Updated by Daniel Felix over 16 years ago
Some parts of my rte config:
enableWordClean = 1
HTMLparser_rte {
# tags which are allowed/denied
allowTags < RTE.default.proc.allowTags
denyTags < RTE.default.proc.denyTags
- tags which should removed
removeTags = font
- remove html-comments
removeComments = 1
- tags which doesn't conform won't be removed (protect / 1 / 0)
keepNonMatchedTags = 0
}
entryHTMLparser_db = 1
entryHTMLparser_db {
- tags which are allowed/denied
allowTags < RTE.default.proc.allowTags
denyTags < RTE.default.proc.denyTags
- CLEAN TAGS
noAttrib = b, i, u, strike, sub, sup, strong, em, quote, blockquote, cite, tt, br, center
rmTagIfNoAttrib = span,div,font
- htmlSpecialChars = 1
- align attribute are allowed
tags {
p.fixAttrib.align.unset >
p.allowedAttribs = class,style,aligndiv.fixAttrib.align.unset >
hr.allowedAttribs = class
- b und i tags will be replaced (em / strong)
b.remap = strong
i.remap = em
- img tags are allowed
img >
}
}
- b und i tags will be replaced (em / strong)
- Use same processing as on entry to database to clean content pasted into the editor
RTE.default.enableWordClean.HTMLparser < RTE.default.proc.entryHTMLparser_db
Updated by Stanislas Rolland over 16 years ago
When pasting from word processors, FF3 is adding unwanted meta tags, and sometimes title and style tags.
The attached patch fixes the issue:
1. the remove MS format option in Remove format dialogue will remove meta, style and title tags and their contents;
2. if enableWordClean is set, but not HTMLparser, then the default cleaning on paste will take effect and will remove meta, style and title tags and their contents;
3. the default RTE transformation processing options will remove meta, style and title tags, but not their contents (the contents of the style tags will be cleaned because they are commented and the processing options are already set to remove comments); I was unable to make FF3 insert some text inside the inserted title tags, which I find rather odd; the meta tag of course has no content;
4. if enableWordClean is set with the default HTMLparser configuration, then the default RTE transformation will be applied on paste;
5. the Typical and Demo default configurations are modified so that the RTE will remove tags meta, title and style and their contents on saving and on toggling to text mode.
Updated by Stanislas Rolland over 16 years ago
Sorry.
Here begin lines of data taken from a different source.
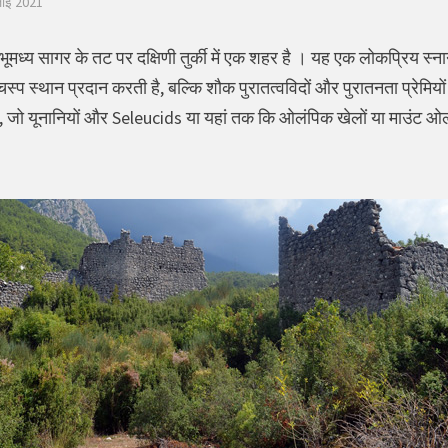
लाई 2021
र्वी भूमध्य सागर के तट पर दक्षिणी तुर्की में एक शहर है । यह एक लोकप्रिय स
प स्थान प्रदान करती है, बल्कि शौक पुरातत्वविदों और पुरातनता प्रेमियों
), जो यूनानियों और Seleucids या यहां तक कि ओलंपिक खेलों या माउंट 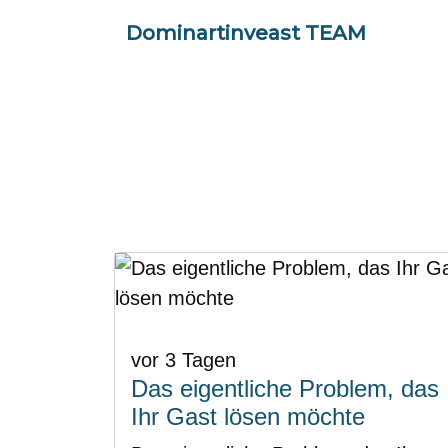
Dominartinveast TEAM
vor 3 Tagen
Das eigentliche Problem, das
Ihr Gast lösen möchte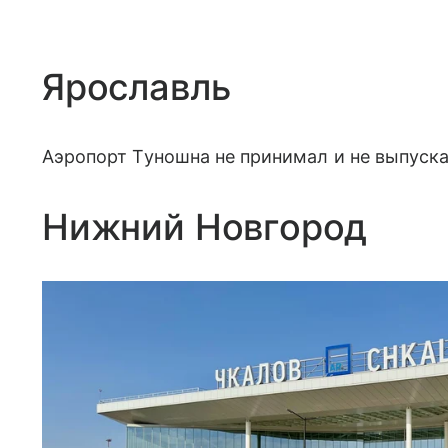
Ярославль
Аэропорт Туношна не принимал и не выпускал
Нижний Новгород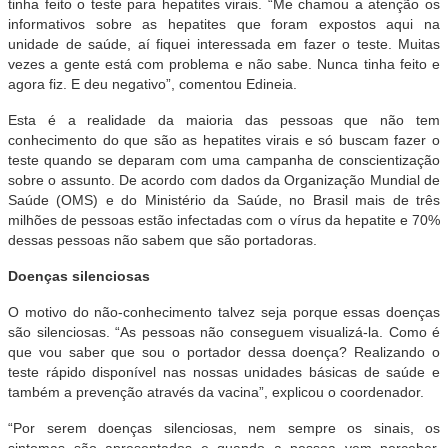
tinha feito o teste para hepatites virais. “Me chamou a atenção os
informativos sobre as hepatites que foram expostos aqui na
unidade de saúde, aí fiquei interessada em fazer o teste. Muitas
vezes a gente está com problema e não sabe. Nunca tinha feito e
agora fiz. E deu negativo”, comentou Edineia.
Esta é a realidade da maioria das pessoas que não tem
conhecimento do que são as hepatites virais e só buscam fazer o
teste quando se deparam com uma campanha de conscientização
sobre o assunto. De acordo com dados da Organização Mundial de
Saúde (OMS) e do Ministério da Saúde, no Brasil mais de três
milhões de pessoas estão infectadas com o vírus da hepatite e 70%
dessas pessoas não sabem que são portadoras.
Doenças silenciosas
O motivo do não-conhecimento talvez seja porque essas doenças
são silenciosas. “As pessoas não conseguem visualizá-la. Como é
que vou saber que sou o portador dessa doença? Realizando o
teste rápido disponível nas nossas unidades básicas de saúde e
também a prevenção através da vacina”, explicou o coordenador.
“Por serem doenças silenciosas, nem sempre os sinais, os
sintomas são apresentados e quando a pessoa vem perceber,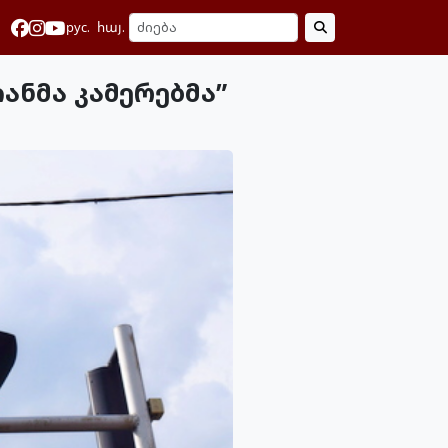
рус.
հայ.
ანმა კამერებმა”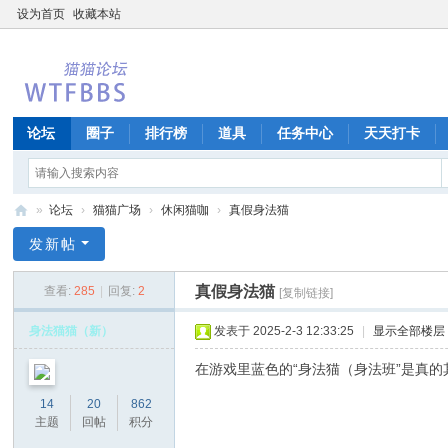
设为首页
收藏本站
论坛
圈子
排行榜
道具
任务中心
天天打卡
»
论坛
›
猫猫广场
›
休闲猫咖
›
真假身法猫
W
发新帖
T
真假身法猫
查看:
285
|
回复:
2
[复制链接]
F
B
身法猫猫（新）
发表于 2025-2-3 12:33:25
|
显示全部楼层
B
在游戏里蓝色的“身法猫（身法班”是真的
S
14
20
862
主题
回帖
积分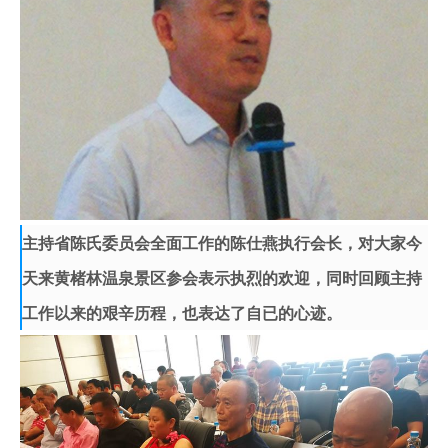
主持省陈氏委员会全面工作的陈仕燕执行会长，对大家今
天来黄楮林温泉景区参会表示执烈的欢迎，同时回顾主持
工作以来的艰辛历程，也表达了自已的心迹。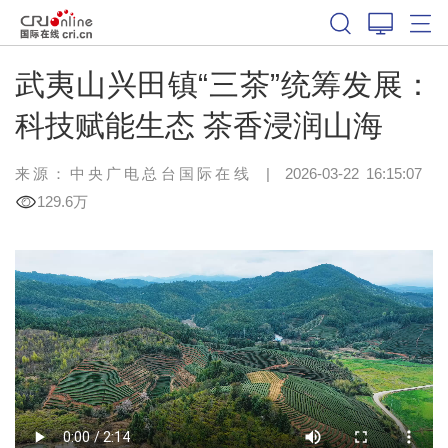
武夷山兴田镇“三茶”统筹发展：
科技赋能生态 茶香浸润山海
来源：中央广电总台国际在线
|
2026-03-22 16:15:07
129.6万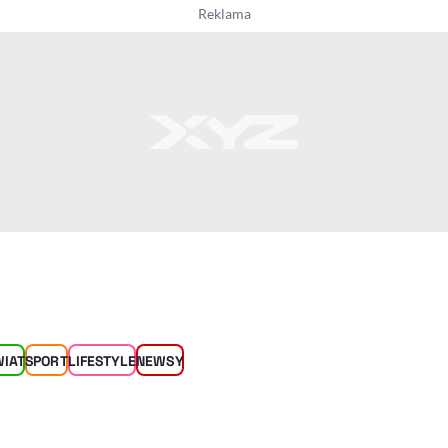
WIAT
SPORT
LIFESTYLE
NEWSY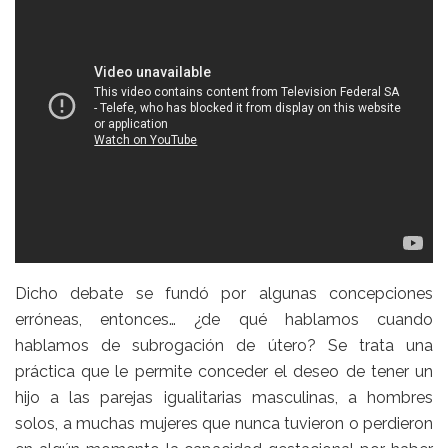
Dicho debate se fundó por algunas concepciones
erróneas, entonces… ¿de qué hablamos cuando
hablamos de subrogación de útero? Se trata una
práctica que le permite conceder el deseo de tener un
hijo a las parejas igualitarias masculinas, a hombres
solos, a muchas mujeres que nunca tuvieron o perdieron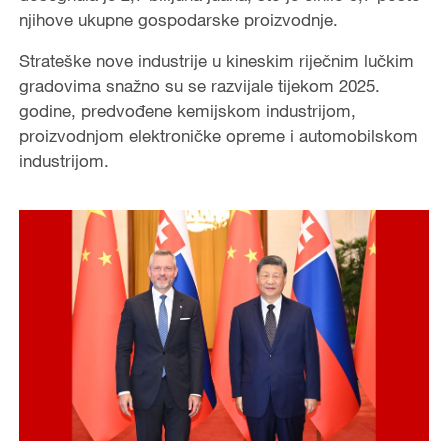
njihove ukupne gospodarske proizvodnje.
Strateške nove industrije u kineskim riječnim lučkim
gradovima snažno su se razvijale tijekom 2025.
godine, predvođene kemijskom industrijom,
proizvodnjom elektroničke opreme i automobilskom
industrijom.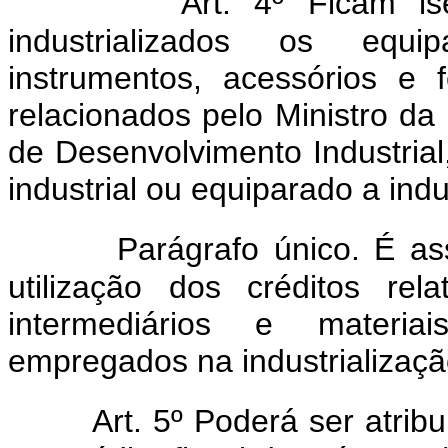
Art. 4º Ficam i
industrializados os equi
instrumentos, acessórios e 
relacionados pelo Ministro d
de Desenvolvimento Industria
industrial ou equiparado a indus
Parágrafo único. É a
utilização dos créditos rel
intermediários e materi
empregados na industrialização
Art. 5º Poderá ser atrib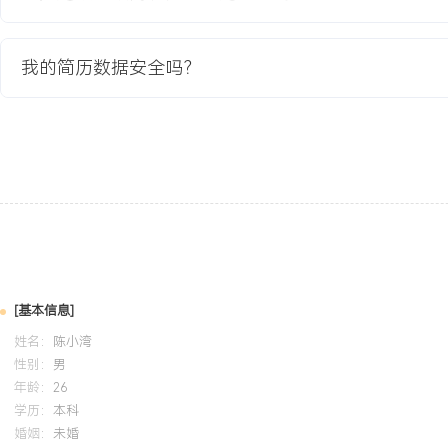
业务价值，通过XXX场产品演示与XXX次技术答疑，有效衔接了销
户需求洞察：善于通过结构化沟通梳理客户模糊需求，独立完成的XX
超过XXX%，为方案落地奠定基础。流程优化意识：在支持销售团队
我的简历数据安全吗？
中，主动发现问题并推动优化项目，使核心操作效率提升XXX%，体
工作主动性。个人特质：学习与适应能力强，能够快速掌握新产品知
良好的团队协作精神与服务意识，能承受销售支持岗位快节奏、多并
培训经历
2024-09
-
2025-12
岗湾培训中心
系统学习了现代企业办公与协作套件的部署、配置及技术支持要点。
常工作中，在处理客户关于系统集成与数据迁移的咨询时，能提供更
[基本信息]
选方案，协助销售解决了XXX个涉及复杂技术环境的商机疑问，提升
姓名：
陈小湾
的信任。
性别：
男
年龄：
26
学历：
本科
婚姻：
未婚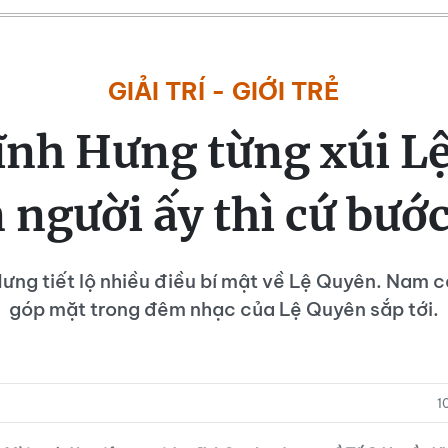
GIẢI TRÍ - GIỚI TRẺ
nh Hưng từng xúi L
 người ấy thì cứ bước
ng tiết lộ nhiều điều bí mật về Lệ Quyên. Nam c
góp mặt trong đêm nhạc của Lệ Quyên sắp tới.
1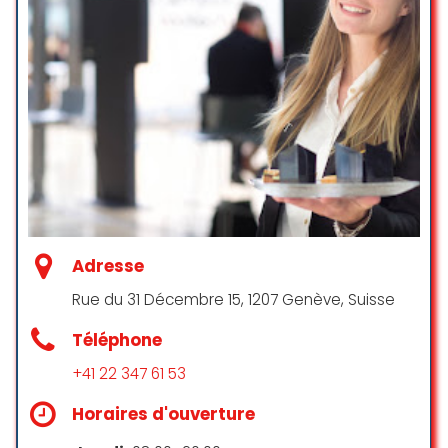
et efficace, que je recommande
☆ 5/5
les yeux fermés !
Killyam
☆ 5/5
J’ai eu la chance de participer à
l’un des événements de Btween
Us, une expérience exceptionnelle.
Nous avons été accueillis dans un
Adresse
lieu atypique, une serre à agrumes,
de manière très chaleureuse.
Rue du 31 Décembre 15, 1207 Genève, Suisse
L’événement était bien pensé et
Téléphone
ludique.
+41 22 347 61 53
En tant qu’amoureux de la
gastronomie, j’ai eu le plaisir de
Horaires d'ouverture
déguster un menu préparé par un
chef privé et des cocktails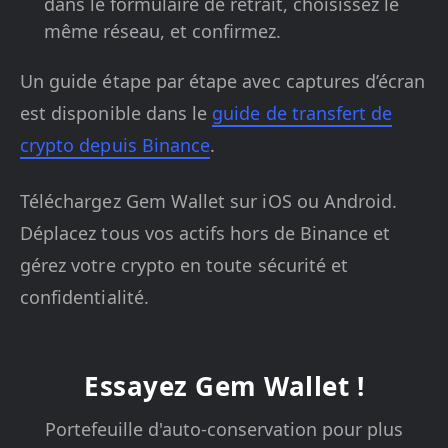
dans le formulaire de retrait, choisissez le
même réseau, et confirmez.
Un guide étape par étape avec captures d’écran
est disponible dans le
guide de transfert de
crypto depuis Binance
.
Téléchargez Gem Wallet sur iOS ou Android.
Déplacez tous vos actifs hors de Binance et
gérez votre crypto en toute sécurité et
confidentialité.
Essayez Gem Wallet !
Portefeuille d'auto-conservation pour plus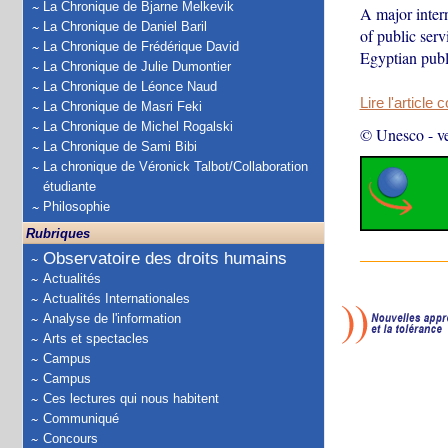
La Chronique de Bjarne Melkevik
A major inte
La Chronique de Daniel Baril
of public serv
La Chronique de Frédérique David
Egyptian publi
La Chronique de Julie Dumontier
La Chronique de Léonce Naud
Lire l'article 
La Chronique de Masri Feki
La Chronique de Michel Rogalski
© Unesco
-
v
La Chronique de Sami Bibi
La chronique de Véronick Talbot/Collaboration
étudiante
Philosophie
Rubriques
Observatoire des droits humains
Actualités
Actualités Internationales
Analyse de l'information
Arts et spectacles
Campus
Campus
Ces lectures qui nous habitent
Communiqué
Concours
Posting a new version of the patch because I forgot about the link tag. The link tag will be handled the same way as the meta tag.
Since I do not have MS Word, and the link tag does not seem to occur when pasting from OO, it would be nice if someone could test this patch on TYPO3 4.2.
After applying the patch, make sure to clear the TYPO3 configuration cache, delete all files in typo3temp/rtehtmlarea and clear the browser cache.
Updated by Stanislas Rolland over 16 years ago
Committed to SVN TYPO3core branches TYPO3_4-2 revision 3971 and trunk revision 3972.